* Exercise details:
From the records, return each line that has the word "Atención" in it.

(Dataset entries)
• • • • • • •
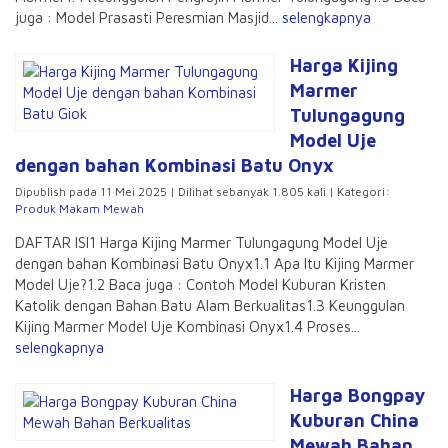
juga : Model Prasasti Peresmian Masjid...
selengkapnya
Harga Kijing
Marmer
Tulungagung
Model Uje
dengan bahan Kombinasi Batu Onyx
Dipublish pada 11 Mei 2025 | Dilihat sebanyak 1.805 kali | Kategori:
Produk Makam Mewah
DAFTAR ISI1 Harga Kijing Marmer Tulungagung Model Uje
dengan bahan Kombinasi Batu Onyx1.1 Apa Itu Kijing Marmer
Model Uje?1.2 Baca juga : Contoh Model Kuburan Kristen
Katolik dengan Bahan Batu Alam Berkualitas1.3 Keunggulan
Kijing Marmer Model Uje Kombinasi Onyx1.4 Proses...
selengkapnya
Harga Bongpay
Kuburan China
Mewah Bahan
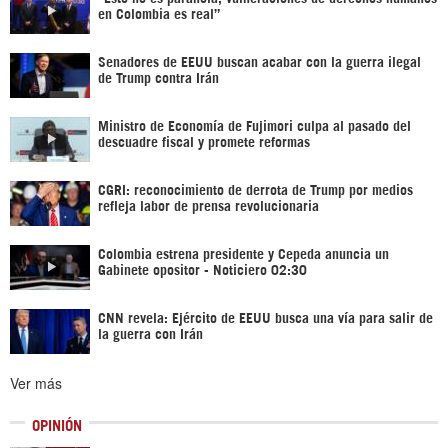
en Colombia es real”
Senadores de EEUU buscan acabar con la guerra ilegal
de Trump contra Irán
Ministro de Economía de Fujimori culpa al pasado del
descuadre fiscal y promete reformas
CGRI: reconocimiento de derrota de Trump por medios
refleja labor de prensa revolucionaria
Colombia estrena presidente y Cepeda anuncia un
Gabinete opositor - Noticiero 02:30
CNN revela: Ejército de EEUU busca una vía para salir de
la guerra con Irán
Ver más
OPINIÓN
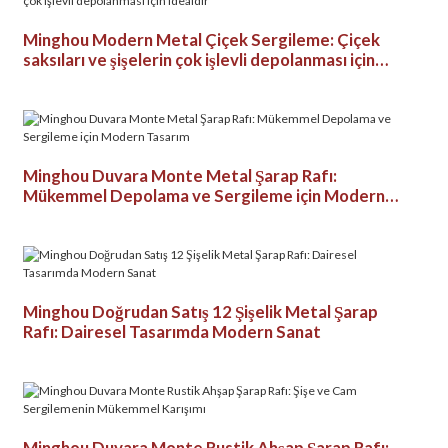
Minghou Modern Metal Çiçek Sergileme: Çiçek
saksıları ve şişelerin çok işlevli depolanması için
idealdir
Minghou Duvara Monte Metal Şarap Rafı:
Mükemmel Depolama ve Sergileme için Modern
Tasarım
Minghou Doğrudan Satış 12 Şişelik Metal Şarap
Rafı: Dairesel Tasarımda Modern Sanat
Minghou Duvara Monte Rustik Ahşap Şarap Rafı:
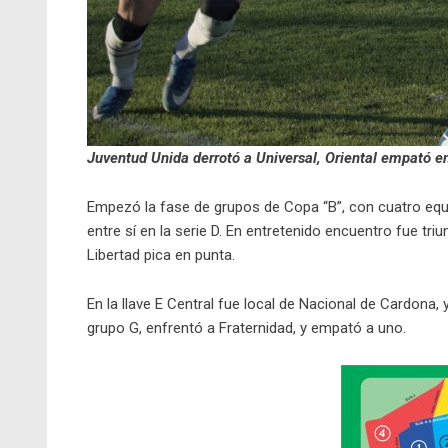
Juventud Unida derrotó a Universal, Oriental empató e
Empezó la fase de grupos de Copa “B”, con cuatro equi
entre sí en la serie D. En entretenido encuentro fue tri
Libertad pica en punta.
En la llave E Central fue local de Nacional de Cardona,
grupo G, enfrentó a Fraternidad, y empató a uno.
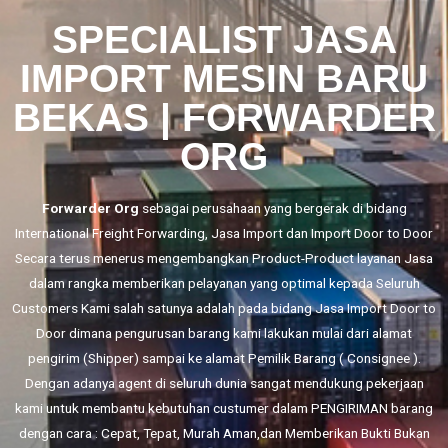
SPECIALIST JASA
IMPORT MESIN BARU
BEKAS | FORWARDER
ORG
Forwarder Org
sebagai perusahaan yang bergerak di bidang
International Freight Forwarding,
Jasa Import
dan
Import Door to Door
Secara terus menerus mengembangkan Product-Product layanan Jasa
dalam rangka memberikan pelayanan yang optimal kepada Seluruh
Customers Kami salah satunya adalah pada bidang Jasa Import Door to
Door dimana pengurusan barang kami lakukan mulai dari alamat
pengirim (Shipper) sampai ke alamat Pemilik Barang ( Consignee ).
Dengan adanya agent di seluruh dunia sangat mendukung pekerjaan
kami untuk membantu kebutuhan custumer dalam PENGIRIMAN barang
dengan cara : Cepat, Tepat, Murah Aman,dan Memberikan Bukti Bukan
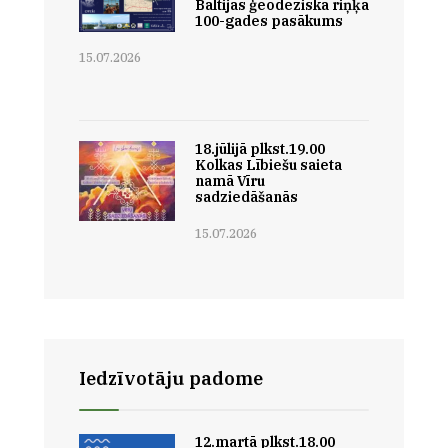
Baltijas ģeodēziskā riņķa
100-gades pasākums
15.07.2026
18.jūlijā plkst.19.00
Kolkas Lībiešu saieta
namā Vīru
sadziedāšanās
15.07.2026
Iedzīvotāju padome
12.martā plkst.18.00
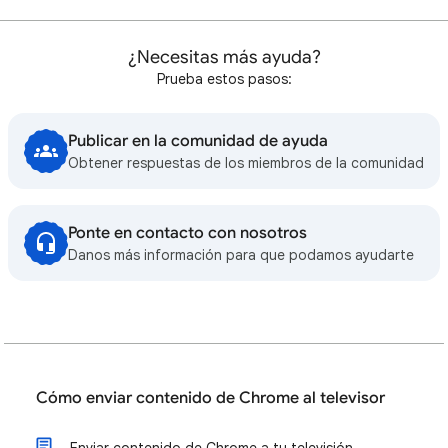
¿Necesitas más ayuda?
Prueba estos pasos:
Publicar en la comunidad de ayuda
Obtener respuestas de los miembros de la comunidad
Ponte en contacto con nosotros
Danos más información para que podamos ayudarte
Cómo enviar contenido de Chrome al televisor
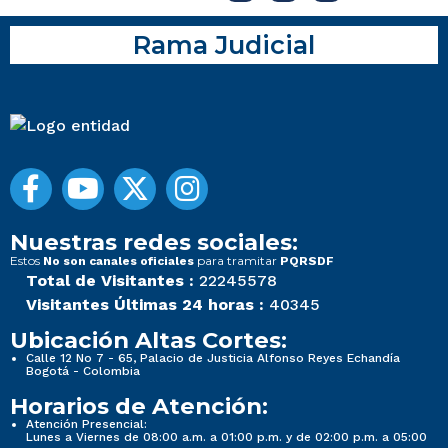
Rama Judicial
Nuestras redes sociales:
Estos
para tramitar
No son canales oficiales
PQRSDF
Total de Visitantes :
22245578
Visitantes Últimas 24 horas :
40345
Ubicación Altas Cortes:
Calle 12 No 7 - 65, Palacio de Justicia Alfonso Reyes Echandía
Bogotá - Colombia
Horarios de Atención:
Atención Presencial:
Lunes a Viernes de 08:00 a.m. a 01:00 p.m. y de 02:00 p.m. a 05:00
• • • • • • •
* Answer to the exercise:
Horarios de Atención:
Atención Presencial:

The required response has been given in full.